Among the 35 cases, 25 were male, and 10 were female, with a median age of onset of 2 months (1-4 months). Eight cases (22.9%) were diagnosed with BCG-D, while 27 cases (77.1%) were classified as BCG-itis. Sixteen cases (45.7%) were confirmed to have PID, including SCID (7 cases, 20.0%), chronic granulomatous disease (6 cases, 17.1%), Mendelian susceptibility to mycobacterial disease (2 cases, 5.7%), and fas associated via death domain (FADD) gene mutation (1 case, 2.6%). Compared to the BCG-itis group, the BCG-D group exhibited significantly higher rates of fever, hepatosplenomegaly, elevated white blood cell counts, neutrophil counts, and C-reactive protein (CRP) levels, along with lower red blood cell counts and hemoglobin levels (p<0.05). Similarly, the SCID group showed significantly lower age, lymphocyte counts, IgM levels, CD3, CD4, and CD8 cell ratios, but higher CD19 cell ratios and mortality rates compared to the non-SCID group (p<0.05). Twenty-seven (77.1%) cases were discharged after improvement, and eight children (22.9%) succumbed to the condition, including six with SCID gene mutations (representing 85.7% of the total SCID cases), one with an interleukin 12 receptor subunit beta 1(IL12RB1) mutation, and one who was not genetically tested but diagnosed with disseminated BCG disease.

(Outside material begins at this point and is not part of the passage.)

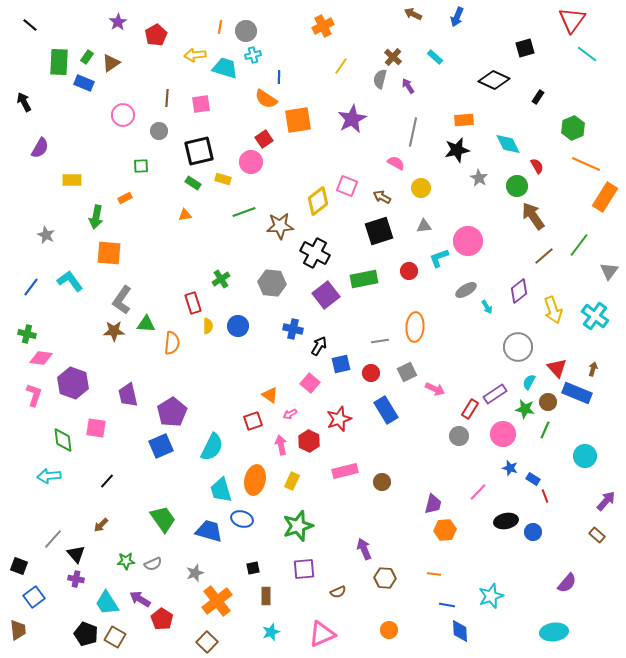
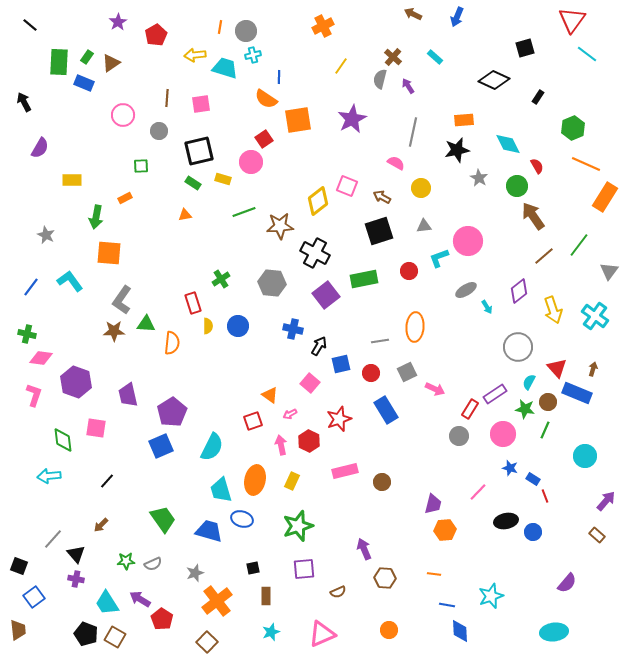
purple hexagon at (73, 383): moved 3 px right, 1 px up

In children presenting with adverse reactions to the BCG vaccine, the presence of fever, hepatosplenomegaly, elevated neutrophil levels, and CRP should prompt evaluation for disseminated BCG disease and assessment of immunological status. Early identification of underlying PID, particularly SCID, is crucial, given the high mortality and poor prognosis associated with the condition, necessitating timely interventions.
本研究旨在分析卡介苗(BCG)疫苗不良反应患儿的临床特征和基因特征。目标是增进对这种情况的了解,为早期诊断和干预提供见解,并支持分层管理。

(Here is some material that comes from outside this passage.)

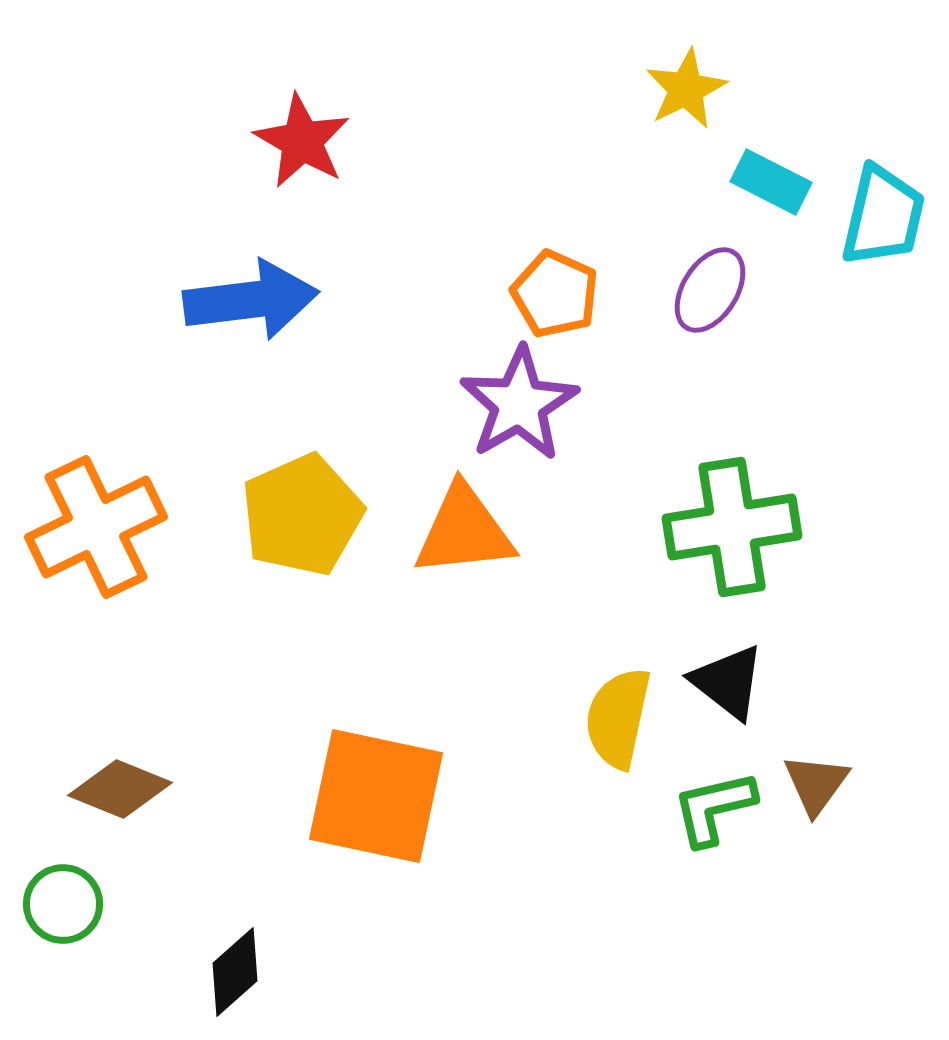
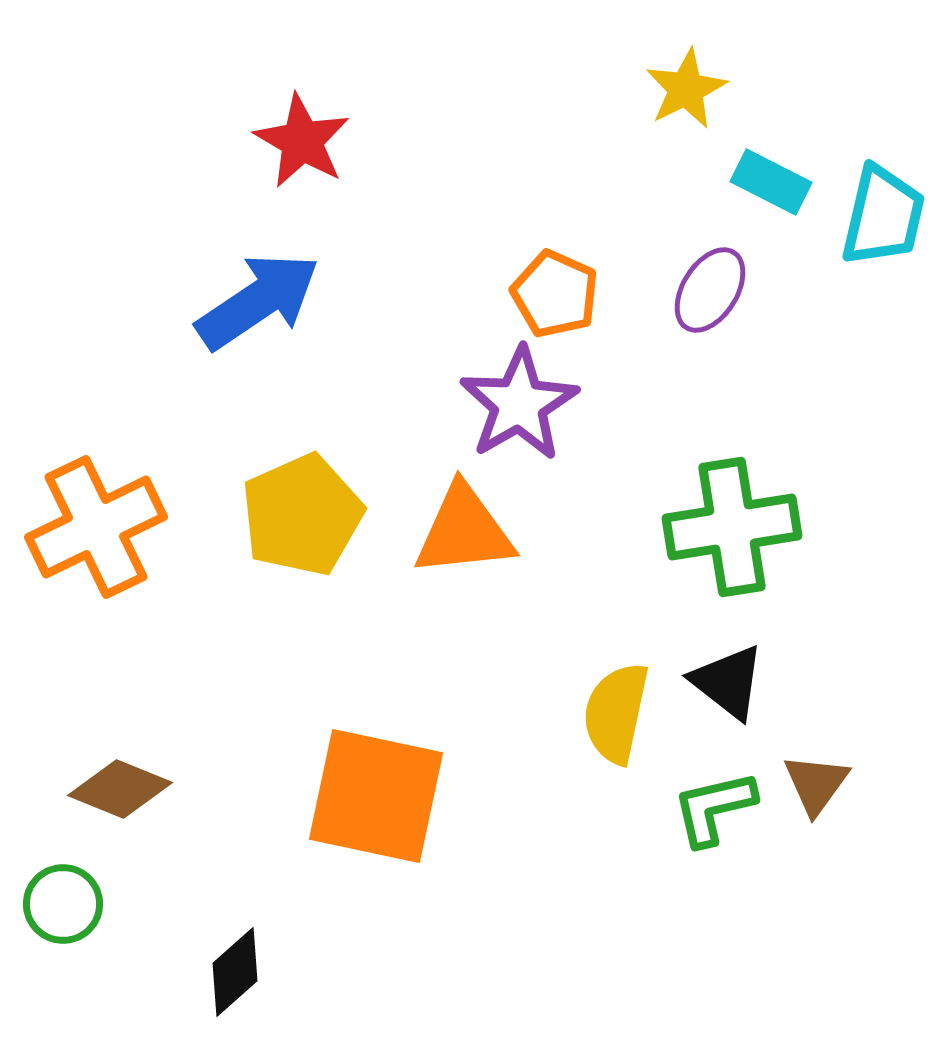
blue arrow: moved 7 px right, 1 px down; rotated 27 degrees counterclockwise
yellow semicircle: moved 2 px left, 5 px up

收集2014年1月至2024年6月在昆明市儿童医院住院的35例记录完整且诊断为卡介苗疫苗不良反应患儿的临床资料。病例分为两组:播散性卡介苗病(BCG-D)和卡介苗炎。原发性免疫缺陷(PID)患儿进一步分为严重联合免疫缺陷(SCID)和非SCID组。比较各组的临床特征免疫谱、基因背景和结局。

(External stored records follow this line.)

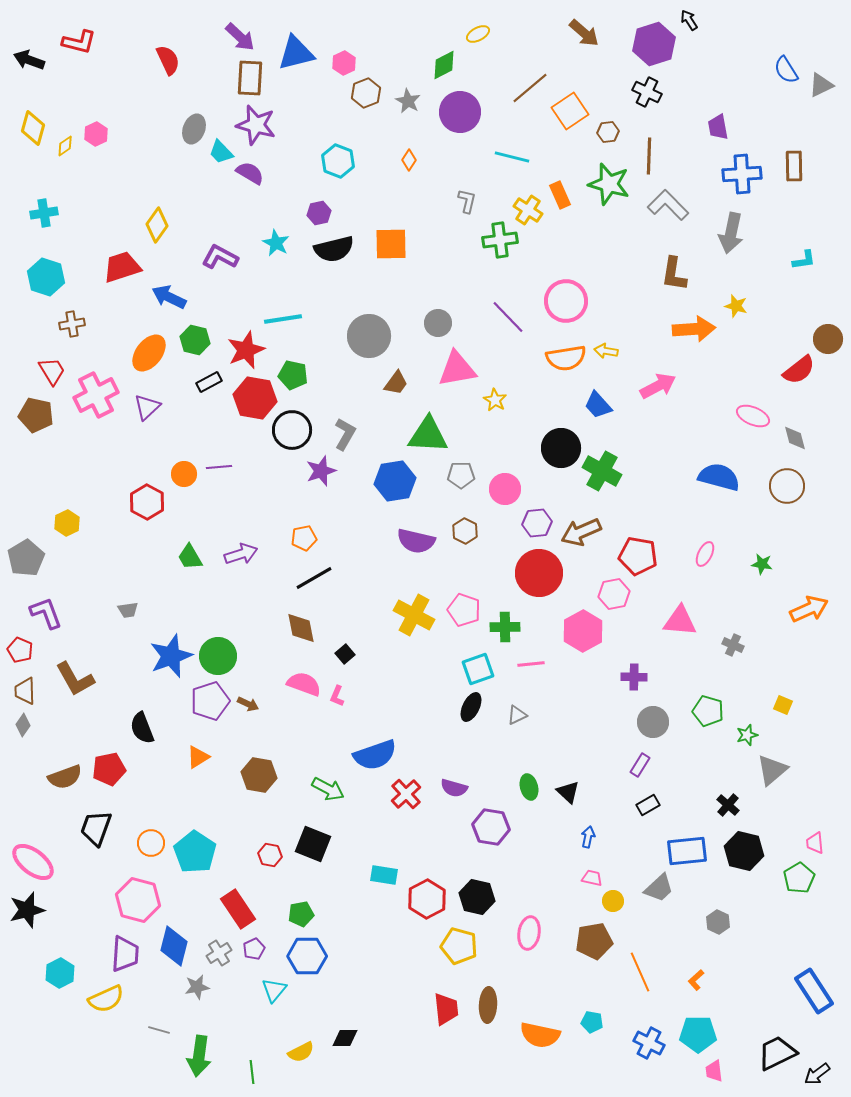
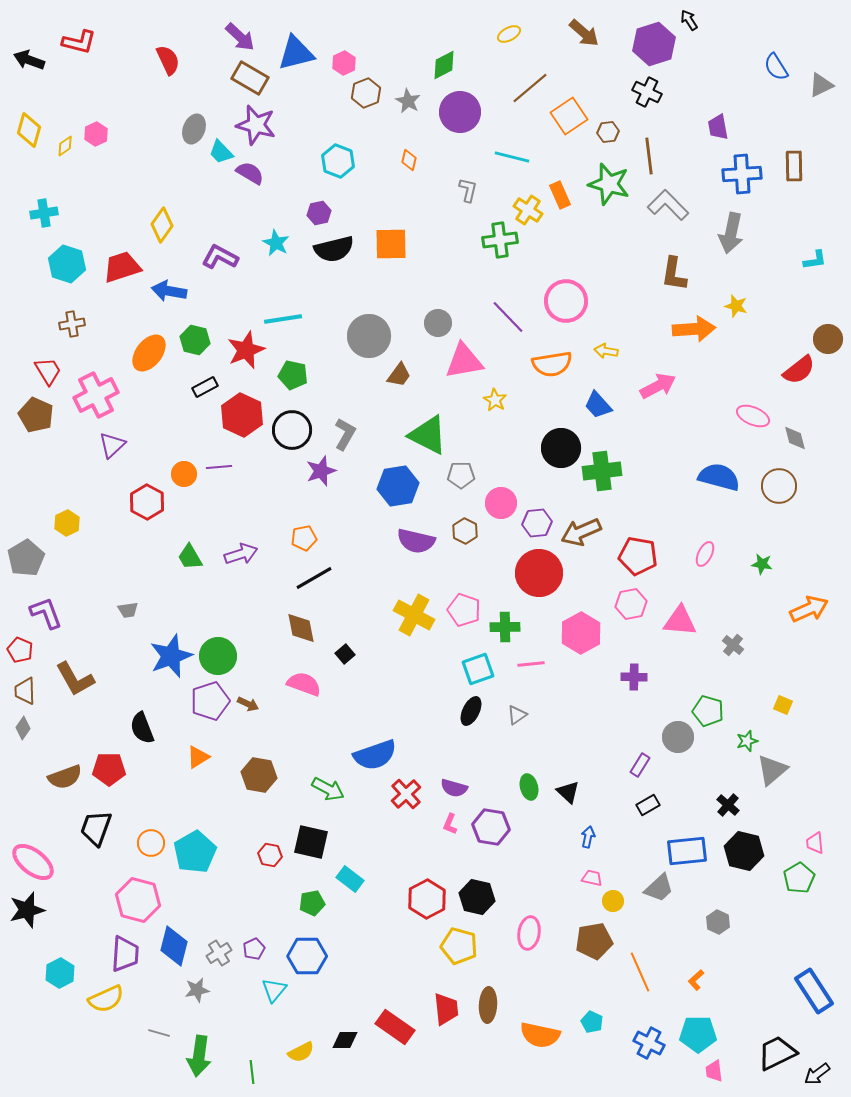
yellow ellipse at (478, 34): moved 31 px right
blue semicircle at (786, 70): moved 10 px left, 3 px up
brown rectangle at (250, 78): rotated 63 degrees counterclockwise
orange square at (570, 111): moved 1 px left, 5 px down
yellow diamond at (33, 128): moved 4 px left, 2 px down
brown line at (649, 156): rotated 9 degrees counterclockwise
orange diamond at (409, 160): rotated 20 degrees counterclockwise
gray L-shape at (467, 201): moved 1 px right, 11 px up
yellow diamond at (157, 225): moved 5 px right
cyan L-shape at (804, 260): moved 11 px right
cyan hexagon at (46, 277): moved 21 px right, 13 px up
blue arrow at (169, 297): moved 6 px up; rotated 16 degrees counterclockwise
orange semicircle at (566, 358): moved 14 px left, 6 px down
pink triangle at (457, 369): moved 7 px right, 8 px up
red trapezoid at (52, 371): moved 4 px left
black rectangle at (209, 382): moved 4 px left, 5 px down
brown trapezoid at (396, 383): moved 3 px right, 8 px up
red hexagon at (255, 398): moved 13 px left, 17 px down; rotated 15 degrees clockwise
purple triangle at (147, 407): moved 35 px left, 38 px down
brown pentagon at (36, 415): rotated 12 degrees clockwise
green triangle at (428, 435): rotated 24 degrees clockwise
green cross at (602, 471): rotated 36 degrees counterclockwise
blue hexagon at (395, 481): moved 3 px right, 5 px down
brown circle at (787, 486): moved 8 px left
pink circle at (505, 489): moved 4 px left, 14 px down
pink hexagon at (614, 594): moved 17 px right, 10 px down
pink hexagon at (583, 631): moved 2 px left, 2 px down
gray cross at (733, 645): rotated 15 degrees clockwise
pink L-shape at (337, 696): moved 113 px right, 128 px down
black ellipse at (471, 707): moved 4 px down
gray triangle at (517, 715): rotated 10 degrees counterclockwise
gray circle at (653, 722): moved 25 px right, 15 px down
gray diamond at (23, 725): moved 3 px down
green star at (747, 735): moved 6 px down
red pentagon at (109, 769): rotated 12 degrees clockwise
black square at (313, 844): moved 2 px left, 2 px up; rotated 9 degrees counterclockwise
cyan pentagon at (195, 852): rotated 9 degrees clockwise
cyan rectangle at (384, 875): moved 34 px left, 4 px down; rotated 28 degrees clockwise
red rectangle at (238, 909): moved 157 px right, 118 px down; rotated 21 degrees counterclockwise
green pentagon at (301, 914): moved 11 px right, 11 px up
gray star at (197, 987): moved 3 px down
cyan pentagon at (592, 1022): rotated 15 degrees clockwise
gray line at (159, 1030): moved 3 px down
black diamond at (345, 1038): moved 2 px down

35例患儿中,男性25例,女性10例,发病年龄中位数为2个月(1-4个月)。8例(22.9%)诊断为BCG-D,27例(77.1%)分类为卡介苗炎。16例(45.7%)确诊为PID,包括SCID(7例,20.0%)、慢性肉芽肿病(6例,17.1%)、孟德尔分枝杆菌病易感性(2例,5.7%)和死亡结构域相关的Fas(FADD)基因突变(1例,2.6%)。与卡介苗炎组相比,BCG-D组发热、肝脾肿大、白细胞计数、中性粒细胞计数及C反应蛋白(CRP)水平显著更高,而红细胞计数和血红蛋白水平更低(p<0.05)。同样,与非SCID组相比,SCID组年龄、淋巴细胞计数、IgM水平、CD3、CD4和CD8细胞比例显著更低,但CD19细胞比例和死亡率更高(p<0.05)。27例(77.1%)患儿病情好转后出院,8例(22.9%)患儿死亡,其中6例有SCID基因突变(占SCID病例总数的85.7%),1例有白细胞介素12受体亚基β1(IL12RB1)突变,1例未进行基因检测但诊断为播散性卡介苗病。
对于出现卡介苗疫苗不良反应的儿童,发热、肝脾肿大、中性粒细胞水平升高和CRP升高应促使对播散性卡介苗病进行评估并评估免疫状态。鉴于该疾病死亡率高且预后差,早期识别潜在的PID,尤其是SCID至关重要,需要及时干预。